> [Source material]:
________

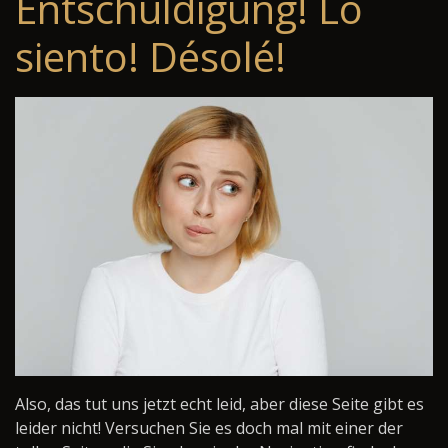
Entschuldigung! Lo
siento! Désolé!
Also, das tut uns jetzt echt leid, aber diese Seite gibt es
leider nicht! Versuchen Sie es doch mal mit einer der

________

> [Work task]: Print all of the material exactly. Omit pictures.

> [Reply]:
Entschuldigung! Lo
siento! Désolé!
Also, das tut uns jetzt echt leid, aber diese Seite gibt es
leider nicht! Versuchen Sie es doch mal mit einer der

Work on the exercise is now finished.